SGX Enclave Page Cache (EPC) memory allocations are separate from
normal RAM allocations, and
are managed solely by the SGX subsystem. The existing cgroup memory
controller cannot be used
to limit or account for SGX EPC memory, which is a desirable feature in
some environments,
e.g., support for pod level control in a Kubernates cluster on a VM or
baremetal host [1,2].
This patchset implements the support for sgx_epc memory within the
misc cgroup controller. The
user can use the misc cgroup controller to set and enforce a max limit
on total EPC usage per
cgroup. The implementation reports current usage and events of reaching
the limit per cgroup as
well as the total system capacity.
With the EPC misc controller enabled, every EPC page allocation is
accounted for a cgroup's
usage, reflected in the 'sgx_epc' entry in the 'misc.current' interface
file of the cgroup.
Much like normal system memory, EPC memory can be overcommitted via
virtual memory techniques
and pages can be swapped out of the EPC to their backing store (normal
system memory allocated
via shmem, accounted by the memory controller). When the EPC usage of a
cgroup reaches its hard
limit ('sgx_epc' entry in the 'misc.max' file), the cgroup starts a
reclamation process to swap
out some EPC pages within the same cgroup and its descendant to their
backing store. Although
the SGX architecture supports swapping for all pages, to avoid extra
complexities, this
implementation does not support swapping for certain page types, e.g.
Version Array(VA) pages,
and treat them as unreclaimable pages. When the limit is reached but
nothing left in the
cgroup for reclamation, i.e., only unreclaimable pages left, any new
EPC allocation in the
cgroup will result in an ENOMEM error.
The EPC pages allocated for guest VMs by the virtual EPC driver are not
reclaimable by the host
kernel [5]. Therefore they are also treated as unreclaimable from
cgroup's point of view. And
the virtual EPC driver translates an ENOMEM error resulted from an EPC
allocation request into
a SIGBUS to the user process.
This work was originally authored by Sean Christopherson a few years
ago, and previously
modified by Kristen C. Accardi to utilize the misc cgroup controller
rather than a custom
controller. I have been updating the patches based on review comments
since V2 [3, 4, 10],
simplified the implementation/design and fixed some stability issues
found from testing.
The patches are organized as following:
- Patches 1-3 are prerequisite misc cgroup changes for adding new APIs,
structs, resource
types.
- Patch 4 implements basic misc controller for EPC without reclamation.
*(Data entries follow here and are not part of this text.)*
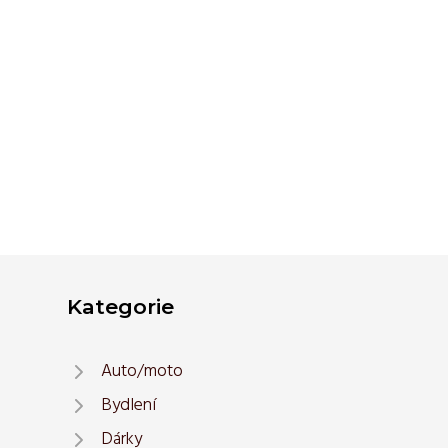
Kategorie
Auto/moto
Bydlení
Dárky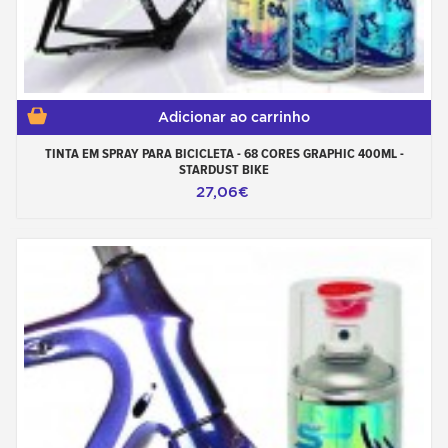
Adicionar ao carrinho
TINTA EM SPRAY PARA BICICLETA - 68 CORES GRAPHIC 400ML -
STARDUST BIKE
27,06€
- Patches 5-9 prepare for per-cgroup reclamation.
* Separate out the existing infrastructure of tracking reclaimable
pages
from the global reclaimer(ksgxd) to a newly created LRU list
struct.
* Separate out reusable top-level functions for reclamation.
- Patch 10 adds support for per-cgroup reclamation.
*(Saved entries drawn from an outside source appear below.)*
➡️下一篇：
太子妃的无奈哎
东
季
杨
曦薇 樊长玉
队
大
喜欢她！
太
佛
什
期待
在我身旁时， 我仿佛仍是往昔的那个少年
- Patch 11 adds documentation for the EPC cgroup.
- Patch 12 adds test scripts.
I appreciate your review and providing tags if appropriate.
---
V6:
- Dropped OOM killing path, only implement non-preemptive enforcement
of max limit (Dave, Michal)
- Simplified reclamation flow by taking out sgx_epc_reclaim_control,
forced reclamation by
ignoring 'age".
- Restructured patches: split misc API + resource types patch and the
big EPC cgroup patch
(Kai, Michal)
- Dropped some Tested-by/Reviewed-by tags due to significant changes
- Added more selftests
v5:
- Replace the manual test script with a selftest script.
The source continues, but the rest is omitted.